● **BRIEF**
Your reply must contain the full listing below, reproduced exactly, but no pictures.

*** Opening GIVEN RECORDS ***

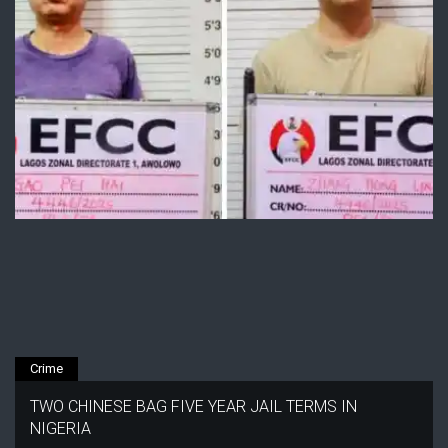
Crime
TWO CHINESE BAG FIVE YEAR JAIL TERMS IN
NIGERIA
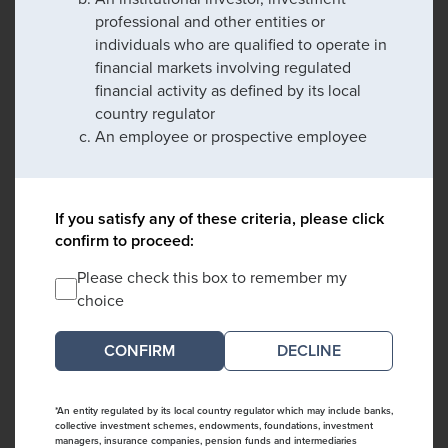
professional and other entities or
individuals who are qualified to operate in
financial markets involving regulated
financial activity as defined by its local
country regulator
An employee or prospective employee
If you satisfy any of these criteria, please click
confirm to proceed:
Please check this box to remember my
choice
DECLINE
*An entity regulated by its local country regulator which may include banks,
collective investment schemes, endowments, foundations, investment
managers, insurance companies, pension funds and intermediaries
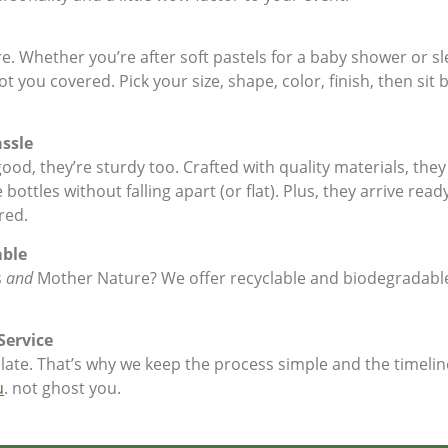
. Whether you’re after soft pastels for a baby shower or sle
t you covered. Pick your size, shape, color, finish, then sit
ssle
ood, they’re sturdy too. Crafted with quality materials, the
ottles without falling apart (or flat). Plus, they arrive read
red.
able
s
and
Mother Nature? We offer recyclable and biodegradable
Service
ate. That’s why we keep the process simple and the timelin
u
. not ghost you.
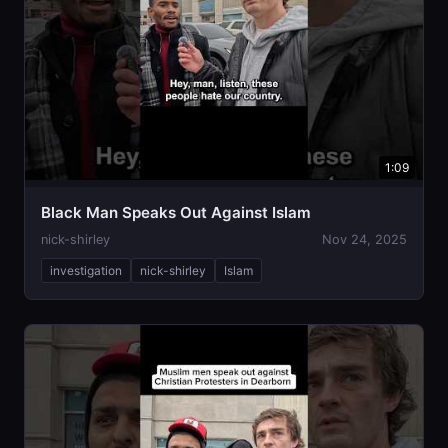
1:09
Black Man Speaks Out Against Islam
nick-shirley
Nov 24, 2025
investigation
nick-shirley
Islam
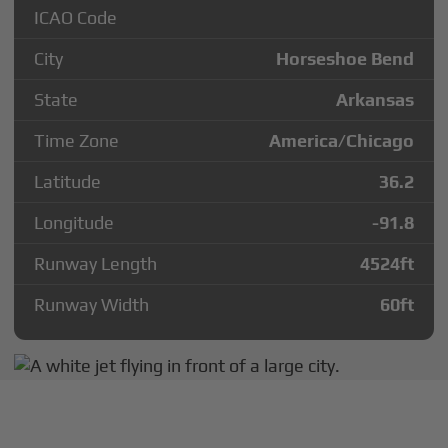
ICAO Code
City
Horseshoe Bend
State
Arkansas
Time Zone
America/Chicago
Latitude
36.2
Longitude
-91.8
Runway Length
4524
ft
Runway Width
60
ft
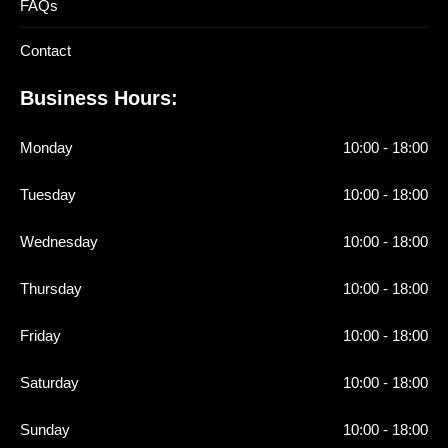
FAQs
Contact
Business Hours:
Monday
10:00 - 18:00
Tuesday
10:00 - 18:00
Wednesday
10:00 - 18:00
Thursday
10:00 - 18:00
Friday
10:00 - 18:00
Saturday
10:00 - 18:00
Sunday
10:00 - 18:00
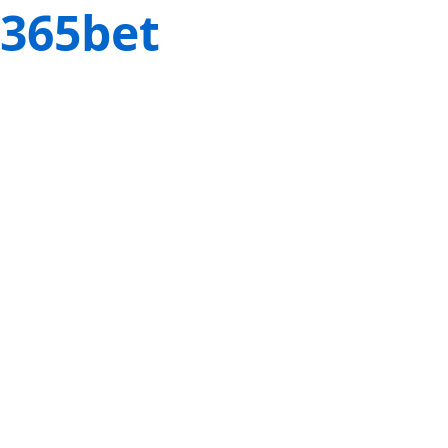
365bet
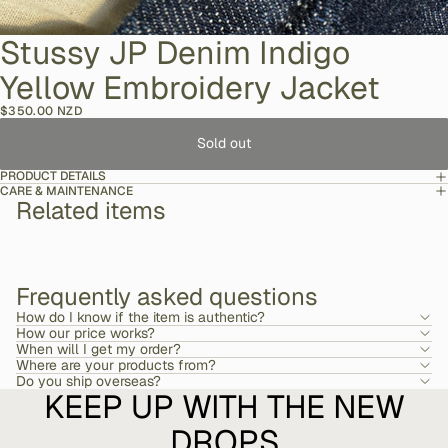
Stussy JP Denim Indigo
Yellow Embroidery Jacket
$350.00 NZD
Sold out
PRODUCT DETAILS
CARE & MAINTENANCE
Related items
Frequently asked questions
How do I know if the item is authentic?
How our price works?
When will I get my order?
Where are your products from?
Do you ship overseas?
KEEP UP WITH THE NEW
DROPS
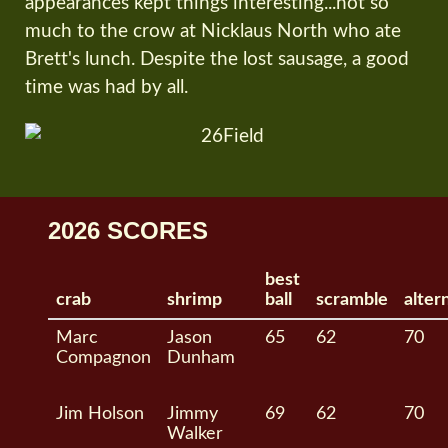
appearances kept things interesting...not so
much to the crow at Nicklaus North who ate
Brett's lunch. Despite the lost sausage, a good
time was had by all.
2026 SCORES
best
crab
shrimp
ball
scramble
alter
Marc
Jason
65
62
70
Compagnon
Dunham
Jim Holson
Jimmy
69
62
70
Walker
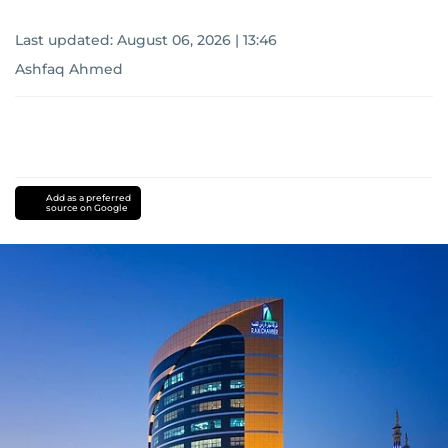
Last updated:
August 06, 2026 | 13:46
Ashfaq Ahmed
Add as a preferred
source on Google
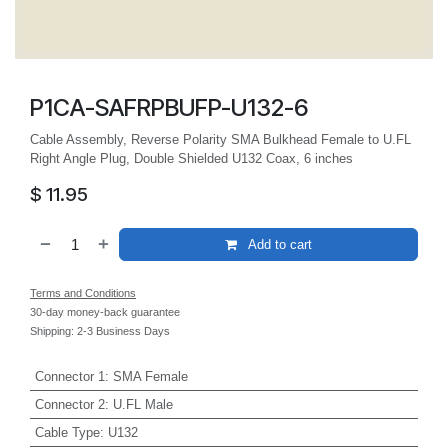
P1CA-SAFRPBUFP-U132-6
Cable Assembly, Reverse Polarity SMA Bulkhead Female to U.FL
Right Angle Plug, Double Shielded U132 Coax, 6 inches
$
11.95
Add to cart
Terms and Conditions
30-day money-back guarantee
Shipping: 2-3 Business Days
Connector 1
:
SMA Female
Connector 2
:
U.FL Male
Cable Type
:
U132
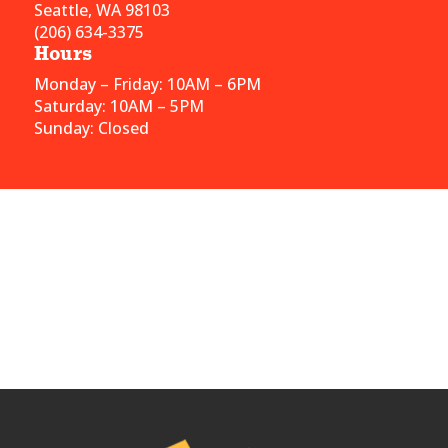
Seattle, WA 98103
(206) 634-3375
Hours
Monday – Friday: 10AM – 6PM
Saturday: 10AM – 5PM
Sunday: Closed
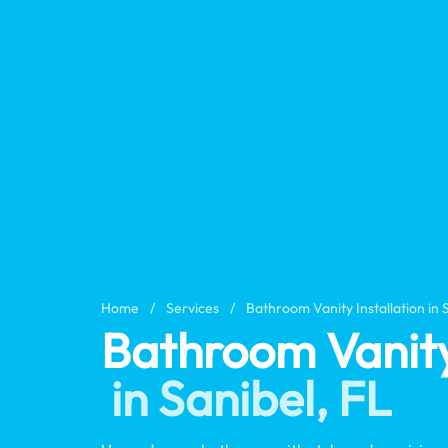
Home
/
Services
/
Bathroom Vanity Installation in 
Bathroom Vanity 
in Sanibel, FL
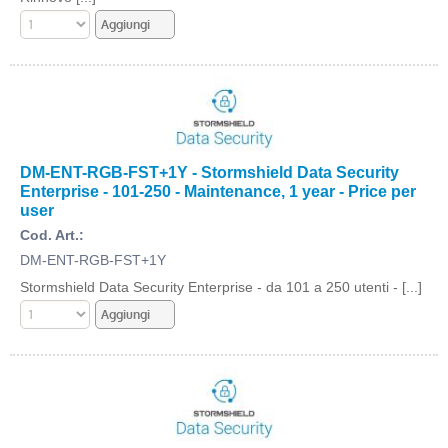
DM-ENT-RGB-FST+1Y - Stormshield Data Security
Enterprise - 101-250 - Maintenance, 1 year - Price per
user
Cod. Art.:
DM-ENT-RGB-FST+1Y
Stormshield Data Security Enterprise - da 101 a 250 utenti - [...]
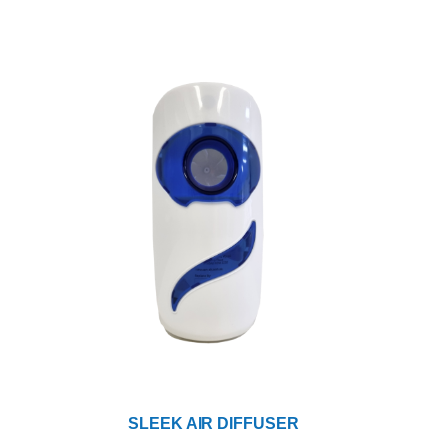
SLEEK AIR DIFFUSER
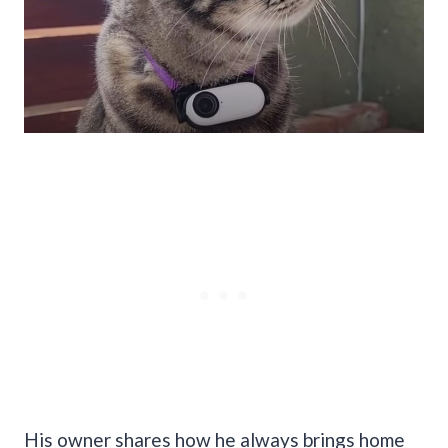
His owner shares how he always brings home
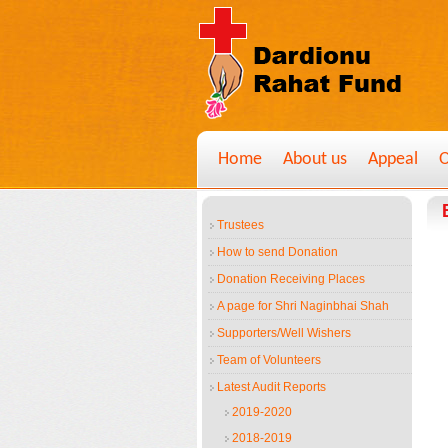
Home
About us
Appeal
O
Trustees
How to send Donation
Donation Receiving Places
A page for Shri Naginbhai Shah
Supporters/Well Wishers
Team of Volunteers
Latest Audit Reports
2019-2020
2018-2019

*** Closing GIVEN RECORDS ***

● **RESPONSE BELOW**
Crime
TWO CHINESE BAG FIVE YEAR JAIL TERMS IN
NIGERIA
professional and other entities or
individuals who are qualified to operate in
financial markets involving regulated
financial activity as defined by its local
country regulator
An employee or prospective employee
If you satisfy any of these criteria, please click
confirm to proceed:
Please check this box to remember my
choice
DECLINE
*An entity regulated by its local country regulator which may include banks,
collective investment schemes, endowments, foundations, investment
managers, insurance companies, pension funds and intermediaries
. Whether you’re after soft pastels for a baby shower or sle
t you covered. Pick your size, shape, color, finish, then sit
ssle
ood, they’re sturdy too. Crafted with quality materials, the
ottles without falling apart (or flat). Plus, they arrive read
red.
able
s
and
Mother Nature? We offer recyclable and biodegradable
Service
ate. That’s why we keep the process simple and the timelin
u
. not ghost you.
1:09
Black Man Speaks Out Against Islam
nick-shirley
Nov 24, 2025
investigation
nick-shirley
Islam
ICAO Code
City
Horseshoe Bend
State
Arkansas
Time Zone
America/Chicago
Latitude
36.2
Longitude
-91.8
Runway Length
4524
ft
Runway Width
60
ft
FAQs
Contact
Business Hours:
Monday
10:00 - 18:00
Tuesday
10:00 - 18:00
Wednesday
10:00 - 18:00
Thursday
10:00 - 18:00
Friday
10:00 - 18:00
Saturday
10:00 - 18:00
Sunday
10:00 - 18:00
365bet
Stussy JP Denim Indigo
Yellow Embroidery Jacket
$350.00 NZD
Sold out
PRODUCT DETAILS
CARE & MAINTENANCE
Related items
Frequently asked questions
How do I know if the item is authentic?
How our price works?
When will I get my order?
Where are your products from?
Do you ship overseas?
KEEP UP WITH THE NEW
DROPS
appearances kept things interesting...not so
much to the crow at Nicklaus North who ate
Brett's lunch. Despite the lost sausage, a good
time was had by all.
2026 SCORES
best
crab
shrimp
ball
scramble
alter
Marc
Jason
65
62
70
Compagnon
Dunham
Jim Holson
Jimmy
69
62
70
Walker
Last updated:
August 06, 2026 | 13:46
Ashfaq Ahmed
Add as a preferred
source on Google
P1CA-SAFRPBUFP-U132-6
Cable Assembly, Reverse Polarity SMA Bulkhead Female to U.FL
Right Angle Plug, Double Shielded U132 Coax, 6 inches
$
11.95
Add to cart
Terms and Conditions
30-day money-back guarantee
Shipping: 2-3 Business Days
Connector 1
:
SMA Female
Connector 2
:
U.FL Male
Cable Type
:
U132
Seattle, WA 98103
(206) 634-3375
Hours
Monday – Friday: 10AM – 6PM
Saturday: 10AM – 5PM
Sunday: Closed
Home
/
Services
/
Bathroom Vanity Installation in 
Bathroom Vanity 
in Sanibel, FL
DM-ENT-RGB-FST+1Y - Stormshield Data Security
Enterprise - 101-250 - Maintenance, 1 year - Price per
user
Cod. Art.:
DM-ENT-RGB-FST+1Y
Stormshield Data Security Enterprise - da 101 a 250 utenti - [...]
SLEEK AIR DIFFUSER
His owner shares how he always brings home
Home
About us
Appeal
O
Trustees
How to send Donation
Donation Receiving Places
A page for Shri Naginbhai Shah
Supporters/Well Wishers
Team of Volunteers
Latest Audit Reports
2019-2020
2018-2019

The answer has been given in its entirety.